Newstv SULSEL – Ratusan Pendemonstrasi dari Lembaga Adat Kerajaan Gowa (LAKG) dan Komunitas Adat yang ada di Sulawesi Selatan melakukan aksi unjuk rasa di kantor Agraria dan Tata Ruang (ATR) Badan Pertanahan Nasional (BPN) Makassar, yang terletak di Jalan AP Pettarani, Kelurahan Tidung, Kecamatan Rappocini, Kota Makassar, Provinsi Sulsel, Rabu (10/5/2023).

Terlihat dari pantauan iNewsGowa, ratusan massa (Pendemonstrasi) tersebut, datang dari arah jalan pengayoman menggunakan mobil komando dan sebagian orang saling berboncengan menggunakan sepeda motor mendatangi BPN Makassar guna menggelar Aksi Unjuk Rasa (Unras).

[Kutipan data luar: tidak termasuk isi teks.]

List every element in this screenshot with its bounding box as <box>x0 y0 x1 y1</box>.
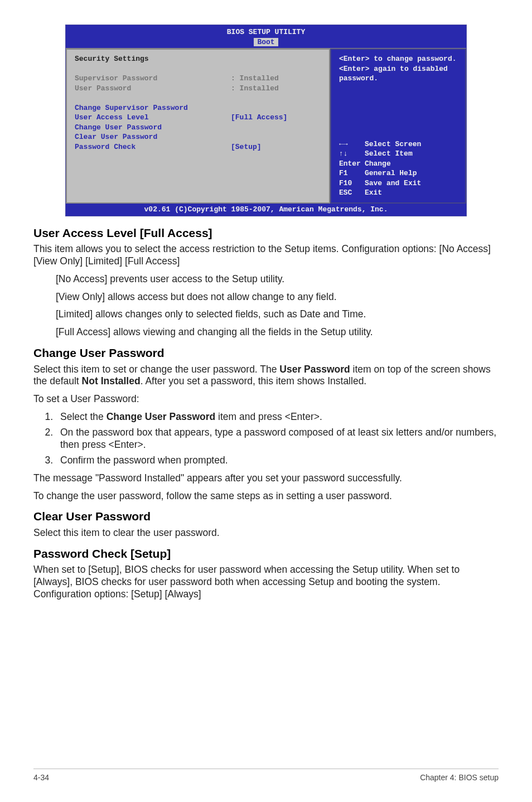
text-seg: item and press <Enter>. <box>215 411 322 422</box>
heading-clear-user-pw: Clear User Password <box>33 509 499 524</box>
user-access-level-label: User Access Level <box>75 113 231 123</box>
bios-right-pane: <Enter> to change password. <Enter> agai… <box>330 49 466 204</box>
bios-nav-hints: ←→Select Screen ↑↓Select Item EnterChang… <box>339 139 457 198</box>
nav-save-exit: Save and Exit <box>365 178 421 189</box>
chapter-label: Chapter 4: BIOS setup <box>420 772 499 783</box>
tab-boot: Boot <box>254 38 278 46</box>
nav-exit: Exit <box>365 188 382 198</box>
step-2: On the password box that appears, type a… <box>56 427 499 451</box>
supervisor-password-row: Supervisor Password : Installed <box>75 74 321 84</box>
nav-key-f1: F1 <box>339 168 365 178</box>
step-1: Select the Change User Password item and… <box>56 411 499 423</box>
password-check-item[interactable]: Password Check [Setup] <box>75 142 321 152</box>
bios-title: BIOS SETUP UTILITY <box>66 25 466 37</box>
para-clear-user-pw: Select this item to clear the user passw… <box>33 527 499 539</box>
user-password-value: : Installed <box>231 84 279 94</box>
para-change-user-pw-1: Select this item to set or change the us… <box>33 364 499 388</box>
password-check-value: [Setup] <box>231 142 262 152</box>
user-access-level-item[interactable]: User Access Level [Full Access] <box>75 113 321 123</box>
bios-footer: v02.61 (C)Copyright 1985-2007, American … <box>66 204 466 216</box>
nav-key-ud: ↑↓ <box>339 149 365 159</box>
help-line2: <Enter> again to disabled password. <box>339 64 457 84</box>
heading-user-access-level: User Access Level [Full Access] <box>33 225 499 241</box>
nav-key-enter: Enter <box>339 159 365 169</box>
bios-tabs: Boot <box>66 37 466 49</box>
text-bold: Not Installed <box>82 375 141 386</box>
para-msg-installed: The message "Password Installed" appears… <box>33 472 499 485</box>
user-access-level-value: [Full Access] <box>231 113 287 123</box>
user-password-row: User Password : Installed <box>75 84 321 94</box>
change-user-password-item[interactable]: Change User Password <box>75 123 321 133</box>
text-bold: Change User Password <box>107 411 215 422</box>
text-seg: . After you set a password, this item sh… <box>141 375 367 386</box>
para-view-only: [View Only] allows access but does not a… <box>56 291 499 303</box>
para-change-steps: To change the user password, follow the … <box>33 490 499 503</box>
bios-screenshot: BIOS SETUP UTILITY Boot Security Setting… <box>65 25 467 216</box>
nav-select-screen: Select Screen <box>365 139 421 149</box>
text-seg: Select this item to set or change the us… <box>33 364 279 375</box>
text-bold: User Password <box>279 364 350 375</box>
change-supervisor-password-item[interactable]: Change Supervisor Password <box>75 103 321 113</box>
nav-change: Change <box>365 159 391 169</box>
heading-password-check: Password Check [Setup] <box>33 546 499 562</box>
supervisor-password-label: Supervisor Password <box>75 74 231 84</box>
bios-help-text: <Enter> to change password. <Enter> agai… <box>339 54 457 84</box>
password-check-label: Password Check <box>75 142 231 152</box>
para-password-check: When set to [Setup], BIOS checks for use… <box>33 564 499 601</box>
heading-change-user-pw: Change User Password <box>33 345 499 361</box>
nav-general-help: General Help <box>365 168 417 178</box>
step-3: Confirm the password when prompted. <box>56 455 499 467</box>
page-number: 4-34 <box>33 772 49 783</box>
para-full-access: [Full Access] allows viewing and changin… <box>56 326 499 339</box>
clear-user-password-item[interactable]: Clear User Password <box>75 132 321 142</box>
para-user-access-intro: This item allows you to select the acces… <box>33 243 499 268</box>
help-line1: <Enter> to change password. <box>339 54 457 64</box>
bios-left-pane: Security Settings Supervisor Password : … <box>66 49 330 204</box>
supervisor-password-value: : Installed <box>231 74 279 84</box>
para-to-set: To set a User Password: <box>33 393 499 405</box>
nav-select-item: Select Item <box>365 149 413 159</box>
page-footer: 4-34 Chapter 4: BIOS setup <box>33 769 499 783</box>
para-no-access: [No Access] prevents user access to the … <box>56 273 499 286</box>
security-settings-title: Security Settings <box>75 54 321 64</box>
user-password-label: User Password <box>75 84 231 94</box>
nav-key-lr: ←→ <box>339 139 365 149</box>
nav-key-f10: F10 <box>339 178 365 189</box>
para-limited: [Limited] allows changes only to selecte… <box>56 308 499 321</box>
nav-key-esc: ESC <box>339 188 365 198</box>
text-seg: Select the <box>60 411 107 422</box>
steps-list: Select the Change User Password item and… <box>33 411 499 467</box>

Setiba di kantor ATR BPN Makassar, Massa Aksi Unjuk Rasa membentangkan spanduk yang bertuliskan BPN Kota Makassar Harus Responsif Terhadap Pengaduan Masyarakat.

Koordinator Aksi, diatas mimbar, Maslim dalam orasinya meminta agar pihak ATR BPN kota Makassar, menerbitkan Surat Ukur tanah milik Andi Idris Karaeng Buang, yang terletak di Jalan Metro Tanjung Bunga, Kelurahan Maccini Sombala, Kecamatan Tamalate, Makassar, Sulsel.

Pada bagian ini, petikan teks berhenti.